Undertaking a placement abroad was a once-in-a-lifetime opportunity to experience a different country's healthcare system and culture. So, I travelled to Dar es Salaam with Work the World.
I chose Dar es Salaam because I sponsor a child in Tanzania and this was probably my only chance to visit her. When I discussed this with Work the World staff before my departure, they reassured me that my weekends were free to travel and explore.
Before I left for Tanzania, the Work the World team and I discussed my placement and what I should expect. I threw them challenges with my unusual course and set of interests, but Work the World brilliantly tailored my placement to suit my clinical interests. We agreed that over my two-week placement I’d spend time in three departments, covering different elements of paediatrics, public health and maternity care.
The time between registering onto the programme and stepping onto the plane went so quickly!
I was nervous to travel on my own. But with the help of Work the World it was much easier than expected. I always felt safe.
When I arrived in country, I met a student who landed at a similar time to me. We had an induction from the Work the World team who put us at ease with their friendly nature and great advice.
The team and the other students at the house made it so easy to settle in. It was the first time I had travelled abroad alone, and I was nervous. But it turned out I didn't need to worry. The staff in the house were always friendly, helpful and so much fun! They were always around when we needed to ask a question or wanted a chat.
On my first day, the students in the house took me under their wing and we went together on a trip to Kariakoo market. Fully immersing myself in local culture from the get go was amazing. Thankfully, the other students had a few weeks experience (and a bit of Swahili) under their belts already.
The weekly barbeque nights were a highlight. Eating together with all the students and staff and having a dance with them bonded us. I also enjoyed our weekly Swahili lessons—the teacher had so much knowledge and experience, making the lessons really enjoyable.
When I first stepped into my placement hospital, the differences hit me straight away. I reflected on how differently local staff worked and how patients were treated compared with at home in the UK. But it was important to remember the healthcare system in Tanzania was still developing, and resources were low.
Departments ran with very few staff, and they were focussed on delivering the treatment required with minimal resources.

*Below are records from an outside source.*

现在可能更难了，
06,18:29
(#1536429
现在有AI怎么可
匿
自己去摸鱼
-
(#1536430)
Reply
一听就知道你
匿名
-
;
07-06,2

Patients had to pay for care and also had to bring certain medical supplies with them to the hospital.
Patients were grateful to be seen by a doctor or a nurse even though standards were so different to what we would accept in the UK. It challenged my view on what ‘acceptable’ care looked like, and how grateful we should be for the NHS.

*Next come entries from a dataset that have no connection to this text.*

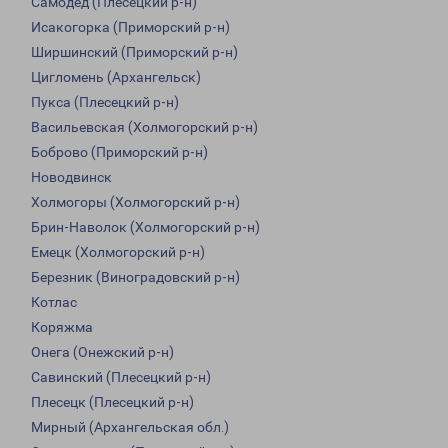
Самодед (Плесецкий р-н)
Исакогорка (Приморский р-н)
Ширшинский (Приморский р-н)
Цигломень (Архангельск)
Пукса (Плесецкий р-н)
Васильевская (Холмогорский р-н)
Боброво (Приморский р-н)
Новодвинск
Холмогоры (Холмогорский р-н)
Брин-Наволок (Холмогорский р-н)
Емецк (Холмогорский р-н)
Березник (Виноградовский р-н)
Котлас
Коряжма
Онега (Онежский р-н)
Савинский (Плесецкий р-н)
Плесецк (Плесецкий р-н)
Мирный (Архангельская обл.)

Every evening, when I returned to the house from placement, it was great to chat with the other students about what we had each been up to that day.
Although we were studying different things and based in different departments, the surprises in the hospital were real for all of us. I appreciated discussing the highlights and challenges of placement with people who were in the same boat as me.
The patients I cared for spoke only Swahili, but most of the local staff had a good level of English. The staff involved me in clinical tasks and taught me how they did things. I got to be as involved as I felt comfortable with, and although I was only there for a short time I built good working relationships with the doctors and nurses.
In the Paediatric Outpatient Department, I registered patients, learned how to ask essential questions in Swahili, and input answers into the department's computer system. I also measured children's vital signs and weighed them before they saw the doctors.
In the neonatal ward, I prepared equipment, fed babies, provided hygiene care, and assisted doctors on their rounds.
Finally, on the labour ward, I observed midwives delivering babies, assisted in administering medication, and catheterised patients. I spoke very little Swahili, but it was amazing how I could connect with patients through basic phrases, gestures and facial expressions alone.
I only had one full weekend during my two weeks in Tanzania, and I had already planned to travel to another city to visit my sponsor child. The other housemates that had more weekends to spare travelled to places like Zanzibar Island or on safari.
I did get to spend some time exploring with my housemates. My favourite trip was on my very last day, my housemates and I took a boat to Bongoyo—a beautiful deserted island. We then went and had an incredible dinner whilst listening to a live band by the ocean.
I would encourage anyone considering a placement with Work the World to just do it. It was an incredible experience, and although I went alone I met some amazing people. I came home with some great stories to share with family and friends.
Since being back in the UK, I have had the opportunity to share my learning with colleagues and university lecturers and have even been invited to speak at an interprofessional training event.
In the end the most important lessons I learnt were about who I was as a person and what I was capable of. And I came away feeling a deep appreciation for what I have at home, both personally and professionally.